Bernie has been calling for a revolution, not a violent one but a political one.  Let’s use the momentum of the current moment to make it happen.

It’s what being a democratic republic is all about.

The House’s Turn

Following up on Senator Murphy’s almost 15-hour Senate marathon. There were four amendments on various aspects of gun control in the Senate on Monday, all of which failed. There is a bipartisan group of Senators trying to craft something that might pass.

Today, the House of Representatives is having an old-fashioned sit-in to force a vote in the House, vowing that they will not go on a planned break next week unless there is a vote on gun issues. Some Democratic senators have come over to support the House members.

It is great that Rep. John Lewis is leading the sit-in. A veteran of many civil rights sit-ins and protests, he is the perfect voice to lead this action.

an open letter to Speaker Boehner

Dear Speaker Boehner,

Thank you for your service in what has become an increasingly untenable job.

I implore you in your remaining days as speaker to lead in a new direction. Please search through the Republicans in the House and identify those who want to govern, rather than obstruct.

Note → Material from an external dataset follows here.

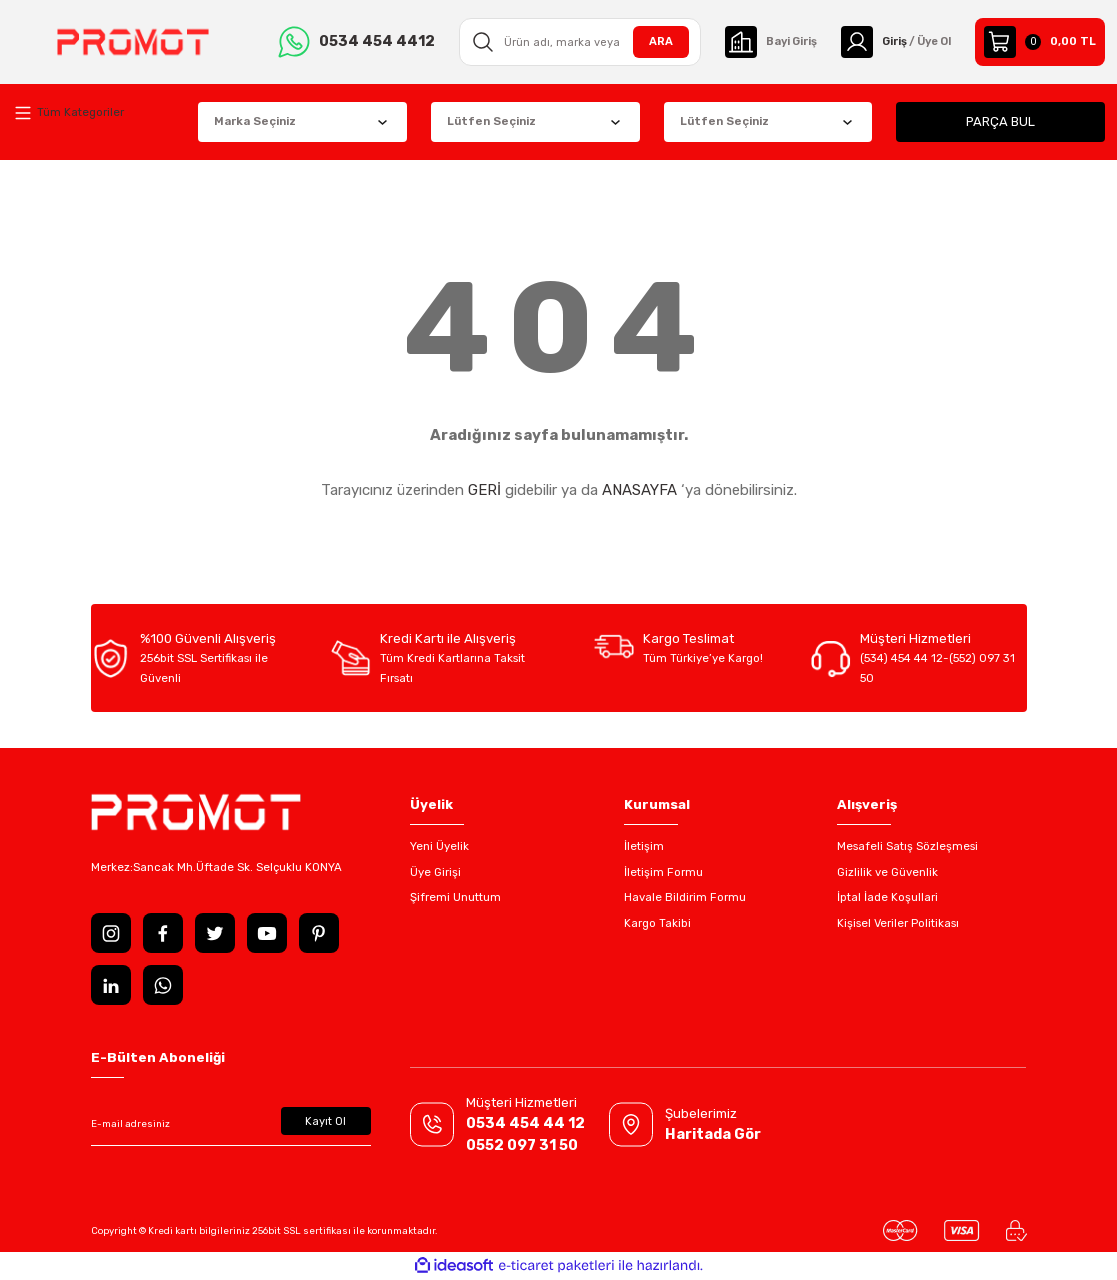  I want to click on Kişisel Veriler Politikası, so click(898, 923).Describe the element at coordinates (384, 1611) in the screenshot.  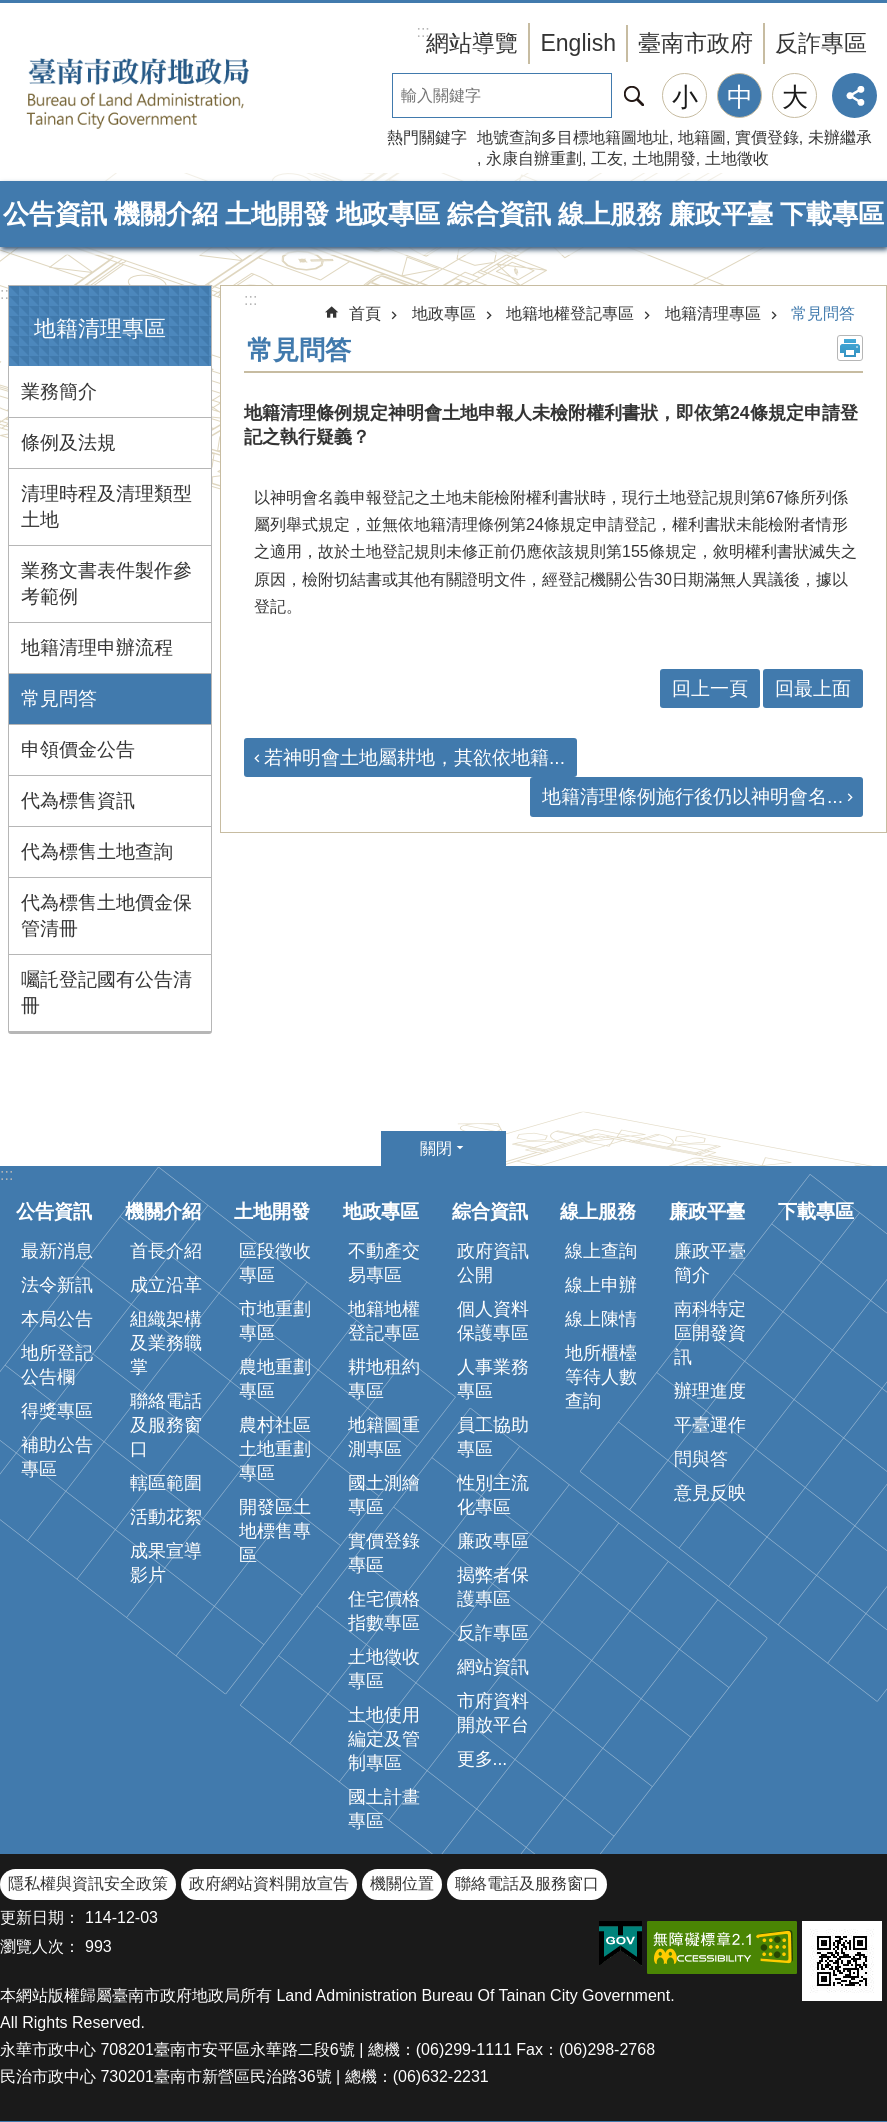
I see `住宅價格指數專區` at that location.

Speak to House minority leader Pelosi about forming a governing coalition so that the legislation that the country and all of its people need passes, among these being a clean debt ceiling raise and a just budget, which puts human needs first.

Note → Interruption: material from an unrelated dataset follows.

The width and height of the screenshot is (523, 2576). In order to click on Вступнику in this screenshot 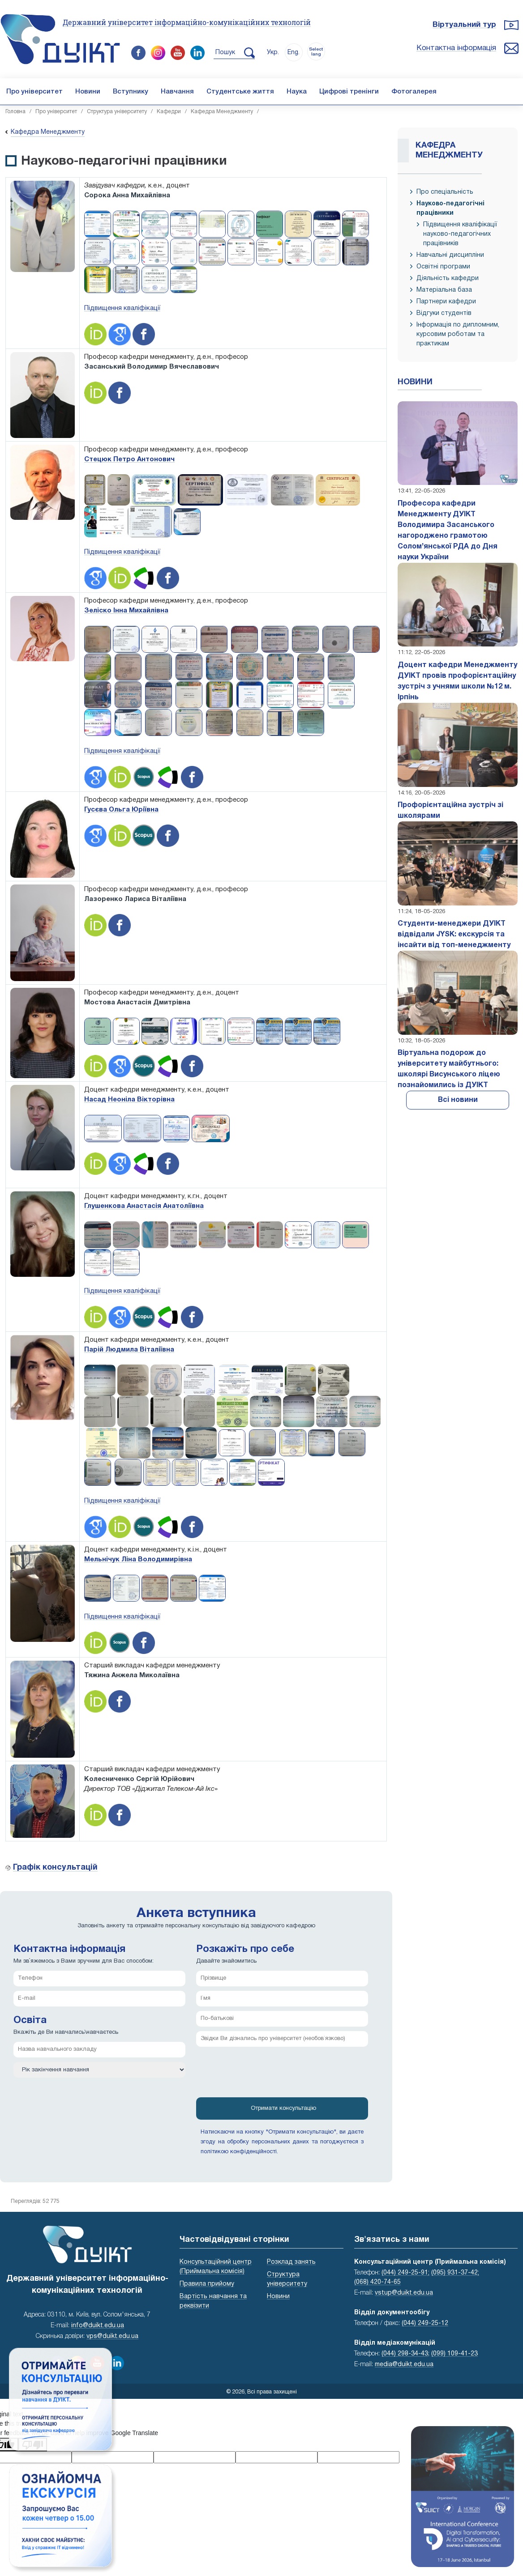, I will do `click(130, 92)`.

Nancy Pelosi, as a former speaker, would be the natural choice to lead this new coalition, although another person outside of Congress would be a possibility.

The country cannot afford to be made ungovernable by a few dozen representatives who refuse to do their job, which is to govern for the good of the country, not just their district, not just the people within their district who voted for them.

Pope Francis eloquently called on the Congress to work together, in keeping with the ideals of our Constitution.

I know you believe these ideals and ask you to put the common good above partisan politics to craft a solution that will move the Congress and the nation out of its current dysfunction.